Except as described below, this Amendment does not amend, update or change any other items or disclosures in the Original Filing and does not purport to reflect any information or events subsequent to the Original Filing Date. As such, this Amendment speaks only as of the Original Filing Date, and the Company has not undertaken to amend, supplement or update any information contained in the Original Filing to give effect to any subsequent events. Accordingly, this Amendment should be read in conjunction with the Company’s filings made with the SEC subsequent to the filing of the Original Filing, including any amendment to those filings.
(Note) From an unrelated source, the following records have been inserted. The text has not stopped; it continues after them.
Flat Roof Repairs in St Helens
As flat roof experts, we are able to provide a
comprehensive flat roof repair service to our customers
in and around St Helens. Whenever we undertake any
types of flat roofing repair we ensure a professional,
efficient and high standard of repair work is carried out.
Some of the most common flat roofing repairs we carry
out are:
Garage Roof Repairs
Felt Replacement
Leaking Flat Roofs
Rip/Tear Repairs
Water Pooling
In January 2014, the Company effected a change in the tax status of EBS Master LLC (“EBS Master”), one of its wholly-owned subsidiaries, from a partnership to a corporation. Prior to the tax status change, the Company recognized a deferred tax liability for the difference in the book and tax basis of its investment in EBS Master (i.e. outside basis). Following the tax status change, the Company’s deferred tax balances were required to reflect the differences in the book and tax bases of the individual assets and liabilities included in the corporation (i.e. inside basis).
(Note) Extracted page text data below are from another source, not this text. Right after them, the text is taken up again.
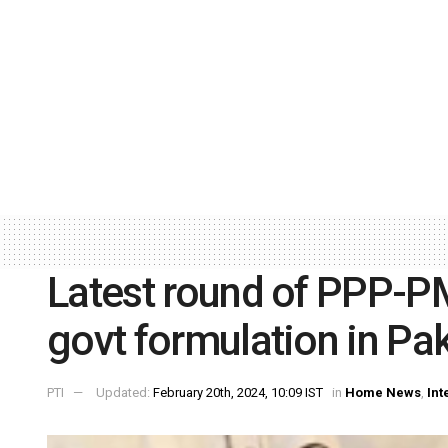
Latest round of PPP-PM
govt formulation in Pa
PTI
Updated:
February 20th, 2024, 10:09 IST
in
Home News
,
Int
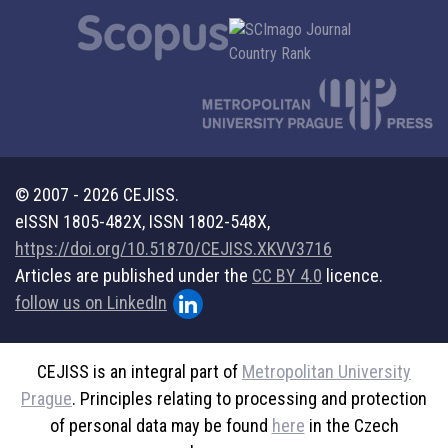
© 2007 - 2026 CEJISS.
eISSN 1805-482X, ISSN 1802-548X,
https://doi.org/10.51870/CEJISS.XKVV3716
Articles are published under the
CC BY 4.0
licence.
follow us on LinkedIn
CEJISS is an integral part of
Metropolitan University
Prague
. Principles relating to processing and protection
of personal data may be found
here
in the Czech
In January 2017, following the re-evaluation in connection with the Transaction, the Company determined that a portion of the deferred tax liability previously related to the outside basis was attributable to the excess of book over tax basis goodwill for which no deferred tax liability would be permitted under generally accepted accounting principles when calculated using the inside basis. Because the Company’s consolidated financial statements for the year ended December 31, 2014 included such a deferred tax liability, the Company has restated its consolidated financial statements as of and for the year ended December 31, 2014 to reflect the removal of this deferred tax liability and restated its consolidated financial statements as of and for the year ended December 31, 2015 and as of and for the three and nine months ended September 30, 2016 and 2015 to adjust for the effect of this 2014 adjustment on the subsequent periods. In addition, the Company will also revise the financial statements for other adjustments related to deferred tax liabilities. The impact of these adjustments is immaterial to all periods presented.
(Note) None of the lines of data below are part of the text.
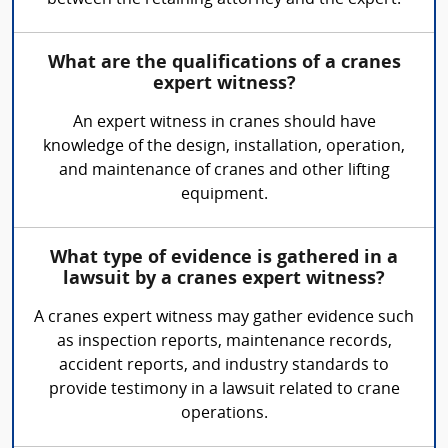
between the retaining attorney and the expert.
What are the qualifications of a cranes
expert witness?
An expert witness in cranes should have
knowledge of the design, installation, operation,
and maintenance of cranes and other lifting
equipment.
What type of evidence is gathered in a
lawsuit by a cranes expert witness?
A cranes expert witness may gather evidence such
as inspection reports, maintenance records,
accident reports, and industry standards to
provide testimony in a lawsuit related to crane
operations.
A material weakness is a deficiency, or a combination of deficiencies, in internal control over financial reporting such that there is a reasonable possibility that a material misstatement of the annual or interim financial statements will not be prevented or detected on a timely basis. Our management, including our CEO and CFO, previously concluded that we maintained effective internal control over financial reporting as of September 30, 2016. Because management has subsequently concluded that the material weakness described below existed, we have concluded that we did not maintain effective internal control over financial reporting based on the criteria in Internal Control – Integrated Framework (2013) issued by the COSO. Specifically, because of the highly complex nature of the underlying legal entity restructuring, the Company’s internal control over financial reporting was not effective due to certain deferred tax positions resulting from purchase accounting and the conversion of a consolidated partnership subsidiary into a corporation for U.S. federal tax purposes. To address this matter, the Company has determined that, for future highly complex transactions for which the determination of the appropriate accounting treatment is unclear, the Company will assess whether to engage an accounting firm with sufficient expertise to properly evaluate and interpret the applicable accounting literature, if any, and to assist management to reach the appropriate accounting conclusion.